Вадим Анатольевич подошел к двери квартиры Елены Максимовны. Петр Сивцов все не звонил, а полковник не хотел раздражать товарища своими звонками. Он знал, что Сивцов обязательно выполнит его поручение, и если он до сих пор не позвонил, значит, еще не довел дело до конца. «Будем надеяться, что Петя скоро позвонит и даст мне еще один козырь», — подумал полковник и нажал кнопку звонка.

Елена Максимовна была искренне удивлена его приходом и немного раздосадована.

— Ты? Зачем пришел? Я болею.
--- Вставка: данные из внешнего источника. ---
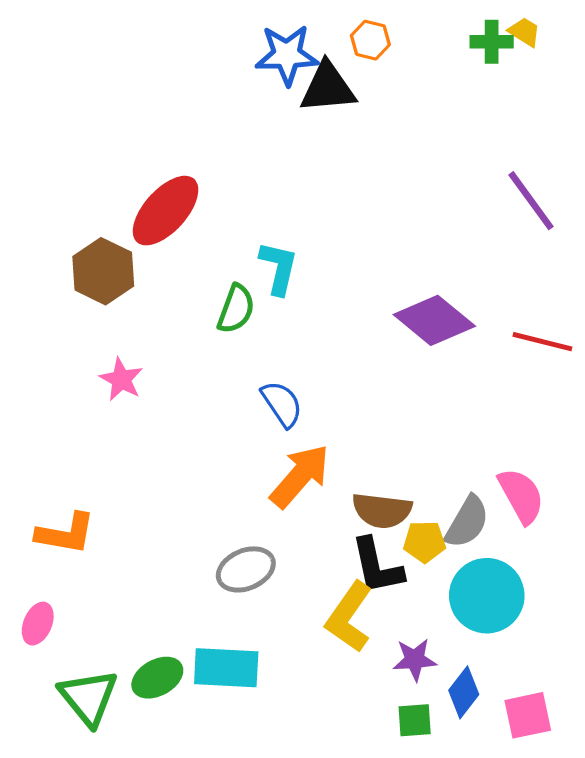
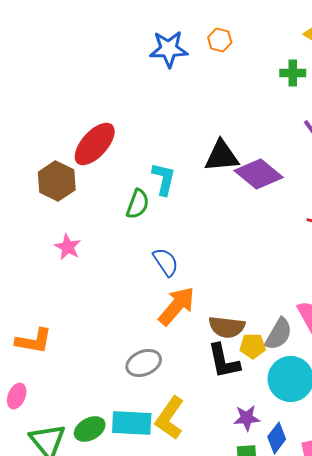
green cross: (492, 42) -> (293, 73), moved
black triangle: (328, 88) -> (222, 156), moved
purple diamond: (434, 320) -> (259, 174), moved
yellow L-shape: (349, 617) -> (170, 418), moved

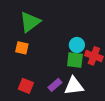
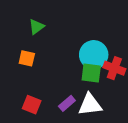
green triangle: (30, 22) -> (36, 27), size x0.6
cyan circle: (77, 45) -> (94, 55), size x1.5

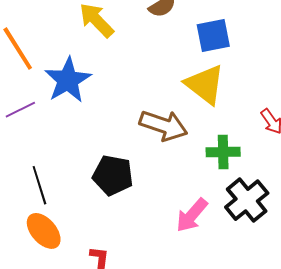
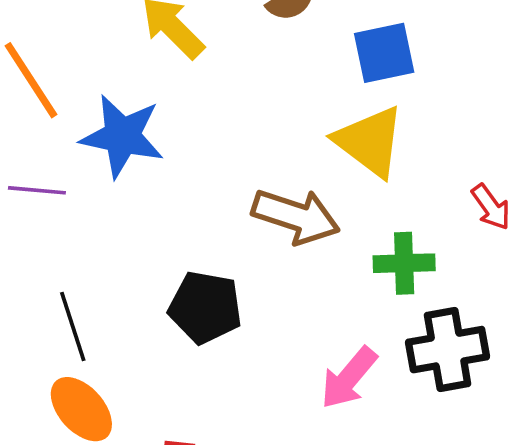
blue star: (68, 80) -> (122, 136), turned -30
purple line: (20, 110) -> (37, 190), turned 32
black cross: (247, 200) -> (448, 350), turned 30

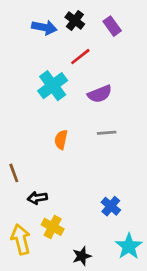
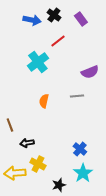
purple semicircle: (100, 94) -> (90, 72), moved
yellow arrow: (21, 239) -> (15, 173), turned -80
cyan star: (129, 246) -> (83, 173), moved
Зайди в другой раз, — сказала она сухо и уже хотела закрыть дверь, но полковник успел просунуть между косяком и дверью ботинок.

— В другой раз не могу. Другого раза не будет, — полковник улыбался и держал дверь.

Окинув Вадима Анатольевича холодным насмешливым взглядом с ног до головы, она прекратила оказывать бывшему любовнику сопротивление и широко распахнула дверь.

— Что ж, входи. Только недолго.

— Постараюсь недолго. Но это зависит не только от меня.

Полковник прошел за Еленой Максимовной в комнату и сел на стул.

Комната имела ухоженный вид. Тяжелые портьеры мягких красноватых тонов, не слишком блестящий гарнитур, какие-то вазочки, несколько десятков книг в переплетах с тиснением, современные светильники. Да, на письменном столе у окна стоял компьютер, одна из самых совершенных моделей…

— Ну, слушаю тебя, Вадим. Излагай суть, — хозяйка села напротив полковника в кресло.

— Хорошо, я начну.

— Только давай, Вадим, с главного. Слушаю тебя внимательно, — Елена Максимовна немного насмешливо смотрела на гостя.

— Вообще-то это я хотел тебя послушать… Ну да ладно. Ты сюжет в криминальной хронике видела, ну тот, где генерал выступал: про икону?

— Ах, тот… Ну и что ты мне хочешь сообщить?

— Брось валять дурака, Лена. Ты же знаешь, я ни при чем. Меня кто-то подставил.